Publication information
- Publisher: DC Comics
- First appearance: Secret Six #3 (January 2009)
- Created by: Gail Simone (writer) Nicola Scott (artist)

In-story information
- Species: Banshee
- Team affiliations: Secret Six
- Abilities: Transformation Superhuman strength and durability; Accelerated healing; Mortal clairvoyance; Sonic scream; ;

= Jeannette (comics) =

Jeannette is a fictional character in the . She first appeared in Secret Six #3 (January 2009), and was created by Gail Simone and Nicola Scott.

==Publication history==
Jeannette was introduced in the fourth issue of the ongoing Secret Six comic book as the sixth—and most recent—addition to the team, whose roster had changed many times since its inception.

==Fictional character biography==
Jeannette is a banshee who was born into a family of impoverished nobility. As a child, she was sent to serve Elizabeth Báthory and forced to watch Báthory's murders with the intent of being her final victim. When Báthory was imprisoned, Jeannette was assigned to care for her. She used the position to slowly murder Báthory by placing ground glass in her food.

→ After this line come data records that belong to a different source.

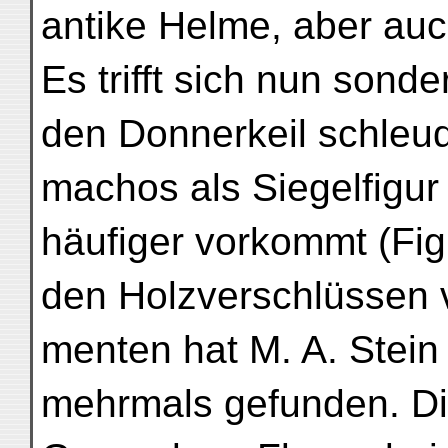
antike Helme, aber au
Es trifft sich nun sond
den Donnerkeil schleu
machos als Siegelfigur
häufiger vorkommt (Fig.
den Holzverschlüssen 
menten hat M. A. Stein
mehrmals gefunden. Die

As an adult she became a wealthy married socialite. However, her husband betrayed her to the Revolution and caused Jeannette to become the victim of a botched execution, which led to her mortal death. She describes the ordeal as follows:

The executioner was drunk. I paid him with the only jewelry they let me keep. Mother's necklace. His ax was...imprecise. The first blow cracked the bones in my left shoulder. The white dress I wore soaked red with my blood. With each missed killing stroke, the crowd cheered and laughed. For them it was good sport. For me it was pain and terror so deep that I lost everything I was. To kneel, bound at the hands, in my befouled undergarments, and know the butcher wasn't finished. There were three more misses. He stopped after the third blow, for a drink of water, and to pantomime his fatigue for the crowd. Swinging the axe was tiring, you see. That was his excuse. The child I was born, for all the things she had done...she left me as I waited to die. And I found the Banshee.

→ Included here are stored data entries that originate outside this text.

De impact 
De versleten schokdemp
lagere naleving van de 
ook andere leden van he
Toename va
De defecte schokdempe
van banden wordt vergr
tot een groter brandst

In her first appearance several centuries later, Jeannette is shown to run a casino in Las Vegas, Nevada. Her status as a villain was not made explicit, but due to her apparent relationship with her soon-to-be teammate Scandal Savage, it is implied that she had engaged in unsavory business prior to her introduction. Eventually, she is shown to have been detained in several prisons over the course of her life for unspecified crimes.

Jeannette displays an immediate attraction to teammate Deadshot, and the two begin an affair. At one point, Deadshot injures Jeannette in an apparent betrayal of the team, but this turns out to be a necessary act in order to save them. Their relationship suffers another blow later, when Deadshot shoots Jeannette after she threatens to break a contract the team has entered into with a group of slavers by rescuing the imprisoned Artemis, whom she is shown to have met previously. According to creator Gail Simone, "Jeannette was so busy doing Deadshot all the time, people forgot she's bi!"

==Powers and abilities==

Jeannette using her incredibly loud and strong banshee scream, art by Nicola Scott

Jeannette mentally sensing the presence of sudden death, art by Nicola Scott

Jeannette possesses the abilities of the mythological banshee, including an extended lifespan and a "death sense", which causes her irises to become black when someone nearby will die. She has been shown to be stronger than a normal human, snapping iron locks and chains with her bare hands alone, and at one point throwing an airplane wing at an enemy.

She also possesses a high durability level as she was punched through a stone wall and merely shrugged off the experience. On another occasion she was shot at several times, which only slowed her down temporarily. She appears to be trained in combat as well. Jeannette possesses a powerful scream that causes those around her to relive her mortal death, causing those listening to either fall into a comatose state or die themselves.